DATASET EXCERPTS:
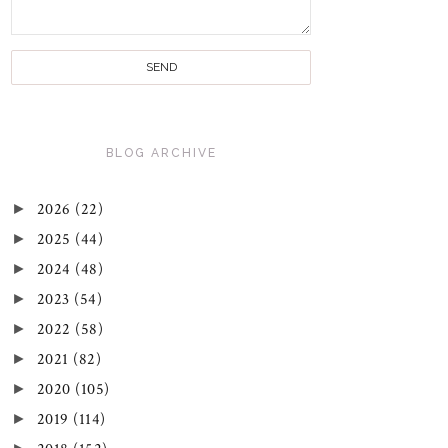
BLOG ARCHIVE
►
2026
(22)
►
2025
(44)
►
2024
(48)
►
2023
(54)
►
2022
(58)
►
2021
(82)
►
2020
(105)
►
2019
(114)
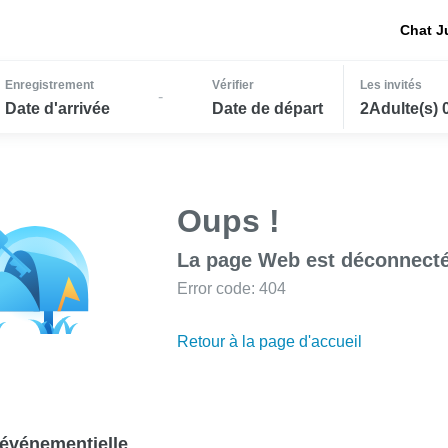
Chat J
Enregistrement
Vérifier
Les invités
-
Date d'arrivée
Date de départ
2Adulte(s) 
Oups !
La page Web est déconnecté
Error code: 404
Retour à la page d'accueil
événementielle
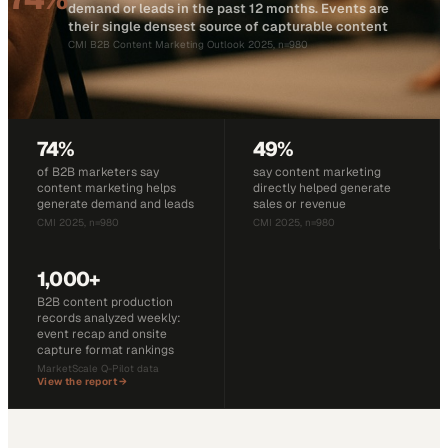
demand or leads in the past 12 months. Events are
their single densest source of capturable content
CMI B2B Content Marketing Outlook 2025, n=980
74%
49%
of B2B marketers say
say content marketing
content marketing helps
directly helped generate
generate demand and leads
sales or revenue
CMI 2025, n=980
CMI 2025, n=980
1,000+
B2B content production
records analyzed weekly:
event recap and onsite
capture format rankings
MarketScale Q-Pilot data
View the report →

PROMPT:
With the images omitted, retype the records above exactly.

ANSWER SECTION:
BLOG ARCHIVE
►
2026
(22)
►
2025
(44)
►
2024
(48)
►
2023
(54)
►
2022
(58)
►
2021
(82)
►
2020
(105)
►
2019
(114)
Chat J
Enregistrement
Vérifier
Les invités
-
Date d'arrivée
Date de départ
2Adulte(s) 
Oups !
La page Web est déconnecté
Error code: 404
Retour à la page d'accueil
événementielle
demand or leads in the past 12 months. Events are
their single densest source of capturable content
CMI B2B Content Marketing Outlook 2025, n=980
74%
49%
of B2B marketers say
say content marketing
content marketing helps
directly helped generate
generate demand and leads
sales or revenue
CMI 2025, n=980
CMI 2025, n=980
1,000+
B2B content production
records analyzed weekly:
event recap and onsite
capture format rankings
MarketScale Q-Pilot data
View the report →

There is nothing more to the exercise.